Afghanistan : Azizullah et Nasibullah, 10 ans, candidats à un attentat suicide
13 février 2012 - Le Point - AFP
Ils ne sont pas encore entrés dans l’adolescence mais sont déjà candidats à un attentat suicide : Azizullah et Nasibullah, 10 ans, ont été arrêtés à Kandahar, bastion taliban du sud de l’Afghanistan, alors qu’ils se préparaient pour la seconde fois à se faire exploser.
Ces deux frêles enfants ont été capturés la semaine dernière en compagnie de leurs trois instructeurs barbus "alors qu’ils préparaient une attaque contre des forces afghanes ou internationales dans la ville de Kandahar", a expliqué Zalmai Ayubi, porte-parole de la province éponyme.
Deux vestes pleines d’explosifs et des armes ont été retrouvées lors de leur interpellation.
Détail étonnant, ce n’est pas la première fois que cela leur arrivait. Originaire de la province du Balouchistan (ouest du Pakistan), Nasibullah, aux sourcils touffus et au visage ovale, a déjà été arrêté à Kandahar alors qu’il portait une veste pleine d’explosifs.
Son apprentissage de la violence a débuté par son propre kidnapping qui l’a mené chez les talibans. "Ils m’ont forcé à tirer à la kalachnikov. J’avais peur au début. Ils m’ont aussi appris à faire sauter ma veste. Ils m’ont montré comment appuyer sur le bouton que j’avais dans ma main", raconte-t-il.
"Ensuite, ils m’ont emmené (à Kandahar). Ils m’ont fait asseoir sur le bord de la route et m’ont dit d’attendre les troupes étrangères. C’est là que la police m’a arrêté", poursuit le jeune Pakistanais dont les propos ont été retransmis par Tolo news, une chaîne d’information afghane.
Arrêté, il est interrogé puis envoyé à Kaboul où le président Hamid Karzaï lui accorde son pardon en compagnie de 19 autres enfants/adolescents, lors de l’Aïd-el-Fitr, qui marque la rupture du ramadan. De retour chez lui, il est vraisemblablement repris par les talibans.
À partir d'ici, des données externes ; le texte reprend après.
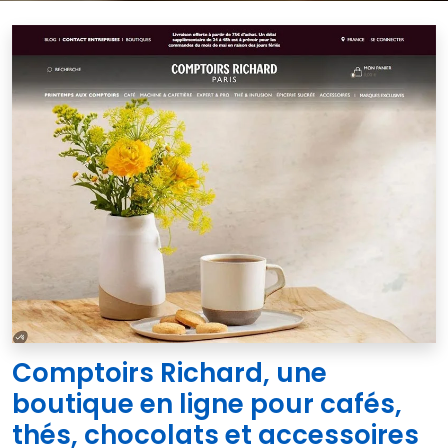
Comptoirs Richard, une
boutique en ligne pour cafés,
thés, chocolats et accessoires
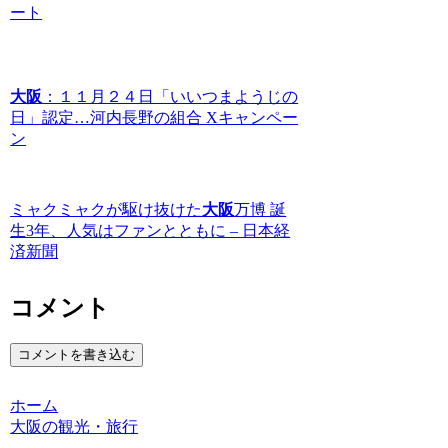
ート
大阪
：１１月２４日「いいつまようじの
日」認定…河内長野の組合 Xキャンペー
ン
ミャクミャクが駆け抜けた
大阪
万博 誕
生3年、人気はファンとともに – 日本経
済新聞
コメント
コメントを書き込む
ホーム
大阪の観光・旅行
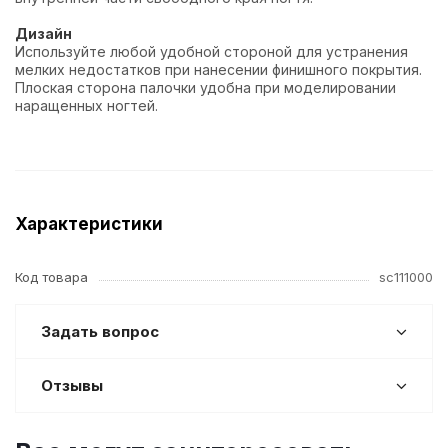
Дизайн
Используйте любой удобной стороной для устранения
мелких недостатков при нанесении финишного покрытия.
Плоская сторона палочки удобна при моделировании
наращенных ногтей.
Характеристики
Код товара
sc111000
Задать вопрос
Отзывы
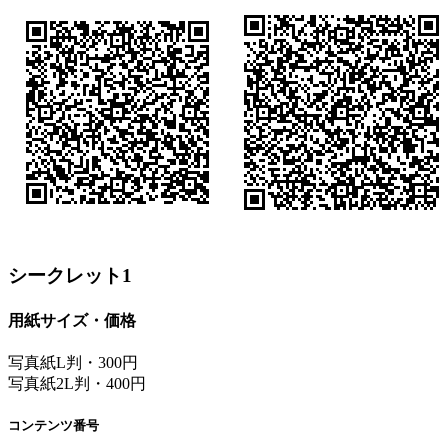
シークレット1
用紙サイズ・価格
写真紙L判・300円
写真紙2L判・400円
コンテンツ番号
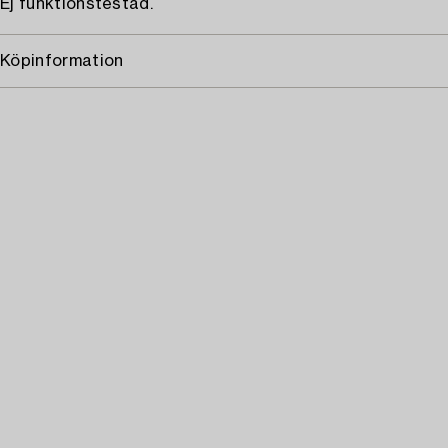
Ej funktionstestad.
Köpinformation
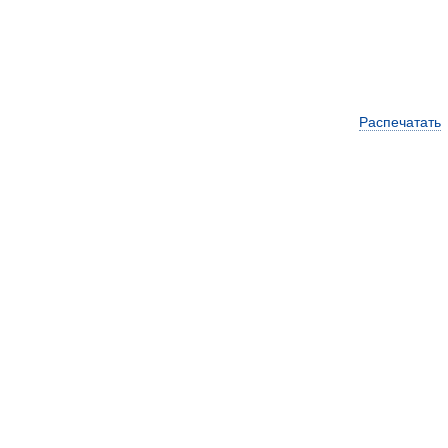
Распечатать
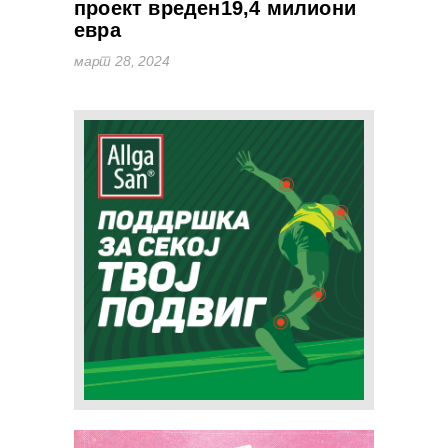
проект вреден19,4 милиони
евра
март 28, 2024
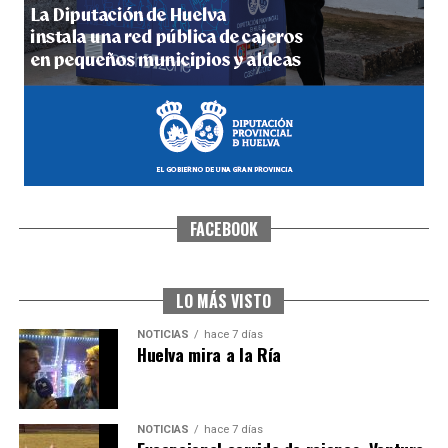
4º DÍA DE LAS FIESTAS COLOMBINAS 2026
hace 1 semana
·
Huelvatv
FACEBOOK
SEXTA CORRIDA DE LAS FIESTAS COLOMBINAS
2026
hace 6 días
·
Huelvatv
LO MÁS VISTO
NOTICIAS
hace 7 días
Huelva mira a la Ría
NOTICIAS
hace 7 días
Orphelin, Azizullah apprend dans une madrasa - une école religieuse - que "quand on mène une attaque suicide sur des soldats, on ne meurt pas. Seul un doigt est coupé", explique-t-il. Envoyé en mars à Gardez, la capitale de la province de Paktya, dont il est originaire, pour s’y faire sauter, il est arrêté.
Son destin le mène, tout comme Nasibullah, à Kaboul, où il obtient également la grâce présidentielle. Puis Azizullah, aux grand yeux doux, est envoyé en maison de correction, d’où il s’échappe en creusant un trou dans un mur.
Ses formateurs, en le voyant revenir lui disent : "Viens, on va t’entraîner encore pour que quand les Américains te tirent dessus, ils ne te touchent pas", narre-t-il. "Ils ont tiré à ma droite et à ma gauche. Je n’ai pas été touché !"
"J’espère qu’on ne trompe pas les enfants de mon âge qui étudient dans des madrasas", remarque-t-il piteusement. "J’ai demandé aux professeurs de ma madrasa de ne pas apprendre aux autres enfants à devenir des kamikazes", lui répond en écho Nasibullah.
"Même s’ils recrutent la plupart du temps de jeunes hommes, les talibans prennent aussi des enfants pour leurs attaques. Il est facile de les entraîner. Ils n’ont pas besoin de laver leurs cerveaux pour qu’ils acceptent de porter une attaque", commente Waheed Mujda, ancien cadre taliban devenu analyste.
"En plus, les enfants ont accès à plus d’endroits. Personne ne les fouille ou les arrête", poursuit-il dans un entretien avec l’AFP.
La présentation des deux enfants à la presse a eu lieu dimanche, journée internationale contre l’utilisation d’enfants soldats. "On continue à voir en Afghanistan des enfants recrutés comme combattants, tués, violés ou abusés sexuellement", dénonce l’Union européenne dans un communiqué.
Selon l’ONU, quelque 15% des plus de 3.000 civils tués en 2011 en Afghanistan l’ont été lors d’attentats suicide, imputables aux insurgés, dont le nombre n’a pas augmenté mais qui ont fait 80% de victimes supplémentaires par rapport à 2010.